Mit der Gründung des Deutschen Kaiserreiches 1871 beginnt eine Entwicklung zum patriotischen kaisertreuen Bürgertum, die später, insbesondere unter Wilhelm II., einen starken Vorrang alles Militärischen im öffentlichen Leben mit sich bringt. Die Bürger waren und sind durchweg königstreu-preußisch und jetzt auch kaisertreu-deutsch eingestellt und übertragen diese Tendenzen auch in die Schützenvereine, zumal damit die Grundstimmung in weiten Kreisen der Bevölkerung getroffen wird.

Beispiele aus der Geschichte des SV Kamen:

1872 hatte der Verein ca. 350 Mitglieder. Eine enorme Zahl, wenn man bedenkt, daß die Stadt Camen damals (1871) nur etwa 3700 Einwohner zählte.

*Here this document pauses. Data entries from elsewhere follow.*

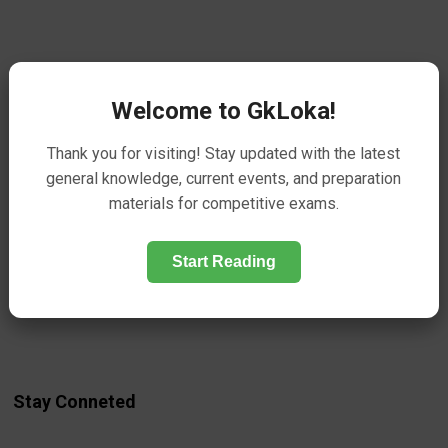
Welcome to GkLoka!
Thank you for visiting! Stay updated with the latest
general knowledge, current events, and preparation
materials for competitive exams.
Start Reading
Stay Conneted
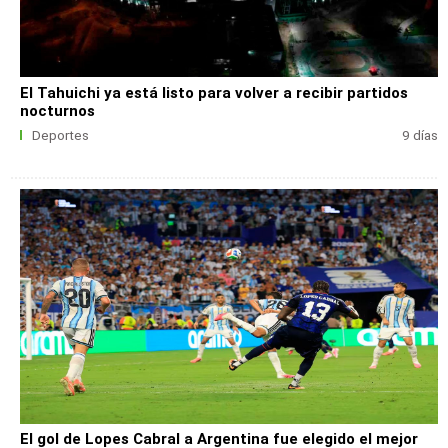
El Tahuichi ya está listo para volver a recibir partidos
nocturnos
Deportes
9 días
El gol de Lopes Cabral a Argentina fue elegido el mejor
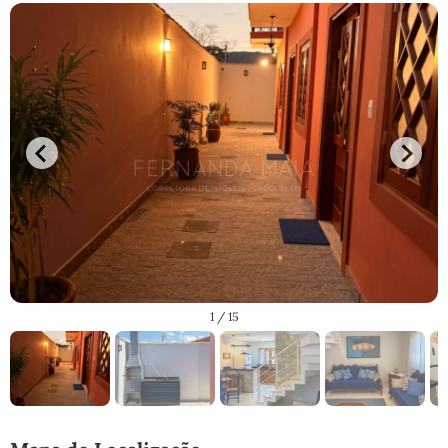
1
/ 15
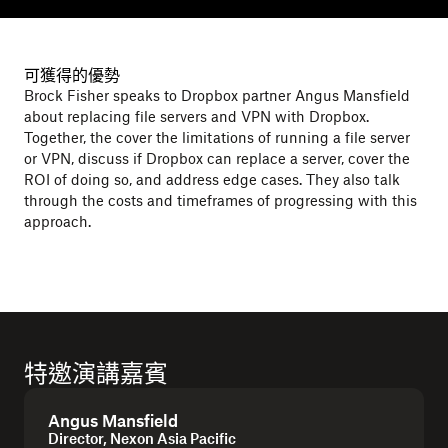
可獲得的優勢
Brock Fisher speaks to Dropbox partner Angus Mansfield
about replacing file servers and VPN with Dropbox.
Together, the cover the limitations of running a file server
or VPN, discuss if Dropbox can replace a server, cover the
ROI of doing so, and address edge cases. They also talk
through the costs and timeframes of progressing with this
approach.
特邀演講嘉賓
Angus Mansfield
Director, Nexon Asia Pacific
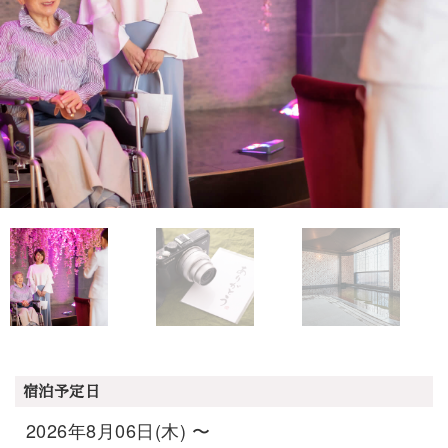
宿泊予定日
2026年8月06日(木) 〜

Dieser Eindruck wird noch dadurch verstärkt, daß z.B. 1877 nur 514 Männer für die Parlamente wahlberechtigt waren. Frauen durften damals nicht wählen.

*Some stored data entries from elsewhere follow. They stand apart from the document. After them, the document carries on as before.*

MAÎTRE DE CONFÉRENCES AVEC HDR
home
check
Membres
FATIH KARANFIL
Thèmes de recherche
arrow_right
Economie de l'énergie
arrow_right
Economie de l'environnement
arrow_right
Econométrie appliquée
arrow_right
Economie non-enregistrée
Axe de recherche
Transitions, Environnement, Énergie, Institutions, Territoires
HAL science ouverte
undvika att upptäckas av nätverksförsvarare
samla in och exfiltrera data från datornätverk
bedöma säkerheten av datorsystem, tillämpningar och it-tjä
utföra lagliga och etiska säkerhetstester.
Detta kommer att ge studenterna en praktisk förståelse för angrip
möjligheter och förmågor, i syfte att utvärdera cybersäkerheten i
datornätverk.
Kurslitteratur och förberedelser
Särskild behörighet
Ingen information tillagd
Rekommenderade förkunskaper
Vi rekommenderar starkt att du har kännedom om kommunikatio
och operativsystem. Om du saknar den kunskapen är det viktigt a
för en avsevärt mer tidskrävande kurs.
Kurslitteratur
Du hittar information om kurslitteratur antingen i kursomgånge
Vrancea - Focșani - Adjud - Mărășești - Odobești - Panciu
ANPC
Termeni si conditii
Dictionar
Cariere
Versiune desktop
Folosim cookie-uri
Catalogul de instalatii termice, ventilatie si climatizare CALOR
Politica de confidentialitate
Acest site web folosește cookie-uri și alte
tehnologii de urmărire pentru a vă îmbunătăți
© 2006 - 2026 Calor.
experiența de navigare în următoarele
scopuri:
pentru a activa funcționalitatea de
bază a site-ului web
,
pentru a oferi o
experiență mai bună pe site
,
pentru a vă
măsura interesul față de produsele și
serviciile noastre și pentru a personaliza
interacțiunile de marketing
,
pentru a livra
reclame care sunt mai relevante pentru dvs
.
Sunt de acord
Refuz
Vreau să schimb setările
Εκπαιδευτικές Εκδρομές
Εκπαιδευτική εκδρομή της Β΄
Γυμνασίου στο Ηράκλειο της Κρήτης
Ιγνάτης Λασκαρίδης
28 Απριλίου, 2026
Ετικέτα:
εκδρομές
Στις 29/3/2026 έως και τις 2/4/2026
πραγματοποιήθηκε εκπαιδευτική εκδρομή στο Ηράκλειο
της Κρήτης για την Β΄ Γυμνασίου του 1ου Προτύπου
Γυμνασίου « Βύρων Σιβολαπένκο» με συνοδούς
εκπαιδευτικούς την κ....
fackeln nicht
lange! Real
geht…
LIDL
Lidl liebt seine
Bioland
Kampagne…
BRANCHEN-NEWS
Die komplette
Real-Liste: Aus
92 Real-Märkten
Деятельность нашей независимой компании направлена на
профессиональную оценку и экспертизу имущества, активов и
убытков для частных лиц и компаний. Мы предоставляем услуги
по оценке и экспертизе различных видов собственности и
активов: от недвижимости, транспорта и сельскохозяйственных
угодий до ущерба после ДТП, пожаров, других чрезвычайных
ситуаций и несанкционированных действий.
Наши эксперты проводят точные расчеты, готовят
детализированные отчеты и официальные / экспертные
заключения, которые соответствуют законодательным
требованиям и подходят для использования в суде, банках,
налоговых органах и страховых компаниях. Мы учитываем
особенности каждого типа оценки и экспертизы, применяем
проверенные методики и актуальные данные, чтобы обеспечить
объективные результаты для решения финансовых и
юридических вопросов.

1883. Eine Situation aus dieser Zeit

Wir befinden uns im Jahre 1883 in Camen. Am Abend des 28. Juni findet im Schützenhof, einem Lokal mit einem großen Festsaal in der Stadtmitte, eine quasi revolutionäre Versammlung statt. 95 Bürger sind dem durch die Presse verbreiteten Aufruf einiger aktiver Schützen gefolgt, sich für die Durchführung eines Schützenfestes in diesem Jahr einzusetzen, was der Vorstand des Bürger-Schützenvereins (BSchV) nicht beschließen wollte.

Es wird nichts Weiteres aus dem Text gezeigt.